1.Find the distance between P(7, -4) and the line with equation x - 3y + 5 = 0 round to nearest tenth
3Y=x+5
y=(x+5)/3
-1/m
= -3
y=-3x+b
sub in P(7,-4)
-4=-3(7)+b
b=21-4
b=17
y=-3x+17
set the two equations equal.
-3x+17=(x+5)/3
-9x+51=x+5
46=10x
x=4.6
sub back in:
y= -3(4.6)+17= -13.8+17=3.2
distance=sqrt((7-4.6)^2+(-4-3.2)^2)
=sqrt((2.4)^2+(7.2)^2)
=sqrt(5.76+51.84)
=sqrt(57.6)=7.59
=7.6
Is there a shorter way to do this?
2.Write XY(with line over it) as the sum of unit vectors for X(8,2,-9) and Y(-12,-1,10).
There's an example just like this in my book but I really don't understand it.
There is indeed a shorter way.
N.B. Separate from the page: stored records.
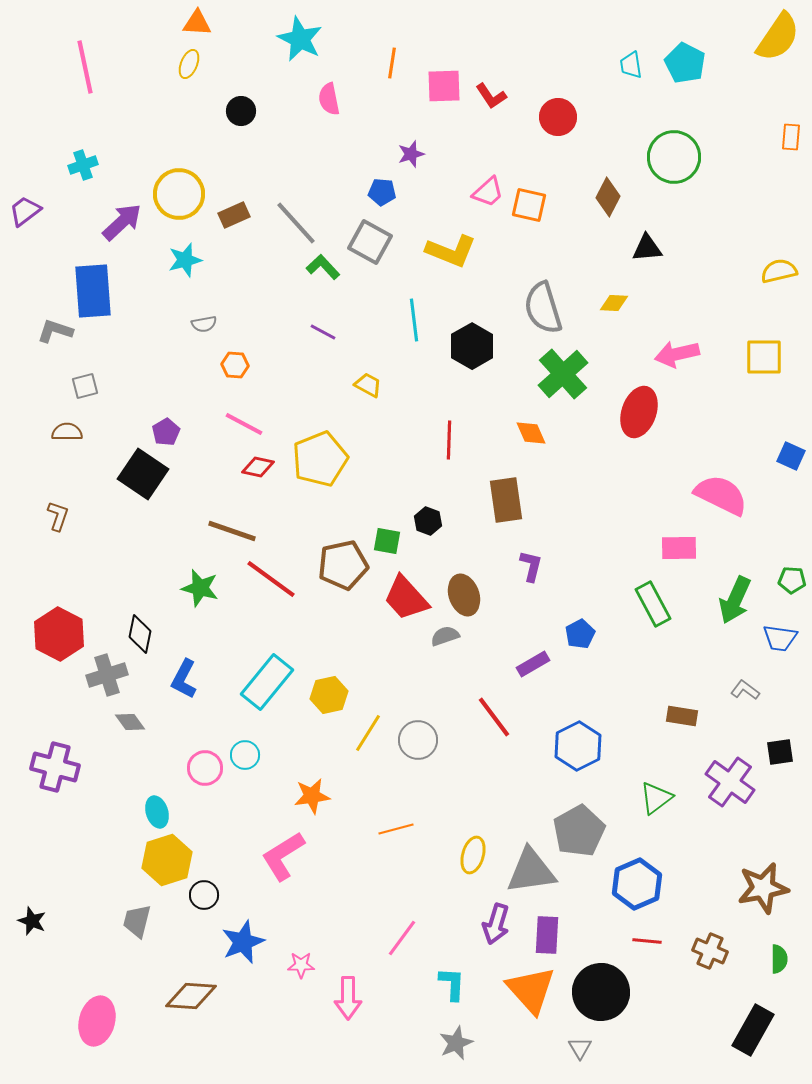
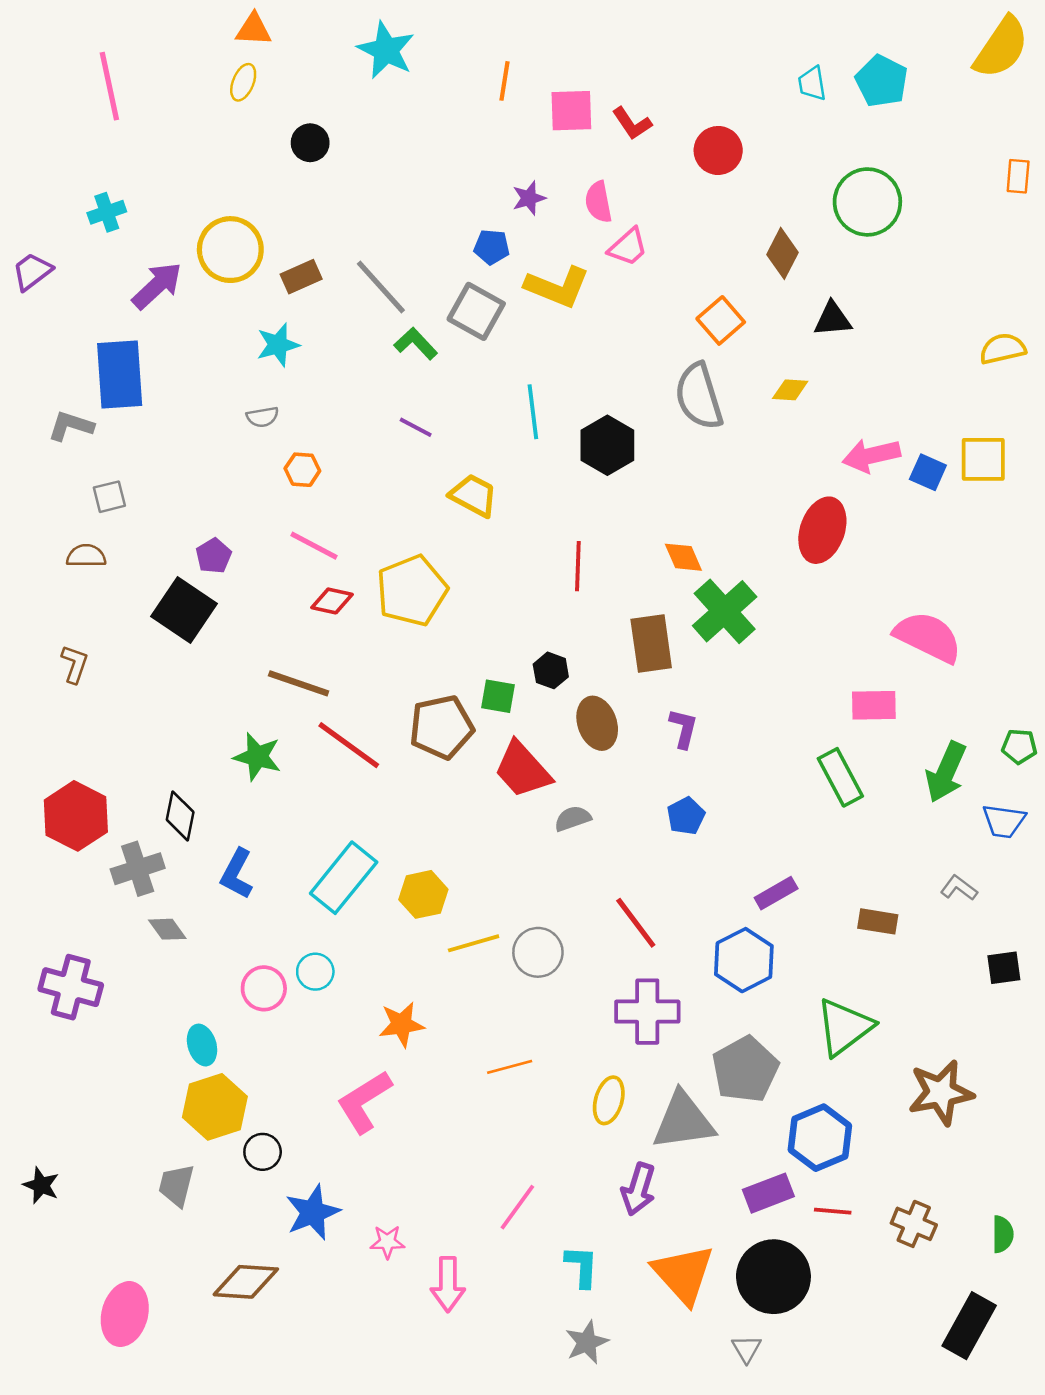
pink semicircle: (329, 99) -> (598, 202), moved
orange square: (529, 205) -> (721, 320), moved, turned 36
yellow L-shape: (451, 251) -> (557, 287), moved
cyan star: (185, 260) -> (278, 345), moved
green cross: (563, 374) -> (725, 611), moved
yellow trapezoid: (368, 385) -> (474, 495), size x1.4
blue square: (791, 456) -> (928, 472), moved
brown ellipse: (464, 595) -> (597, 723), moved
blue pentagon: (580, 634) -> (686, 816), moved
purple rectangle: (533, 664) -> (776, 893), moved
yellow line: (368, 733) -> (474, 943), turned 42
purple cross: (730, 782) -> (647, 1012), moved, turned -36
green triangle: (656, 798) -> (844, 1027), size x1.4
brown star: (763, 888) -> (941, 1093), moved
purple rectangle: (547, 935) -> (768, 1193), moved, turned 66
What you do is you shift the origin of the coordinate system so that the line moves to the origin.
To do that just find a random point that lies on the line, say, the point
(-5,0). Then if we translate the entire coordinate system so that this point moves to the orgin, the point P will have coordinates
(7, -4) - (-5,0) = (12, -4)
Now consider the unit vector e1 that points in the direction along the line and the unit vector e2 that points orthogonal to the line.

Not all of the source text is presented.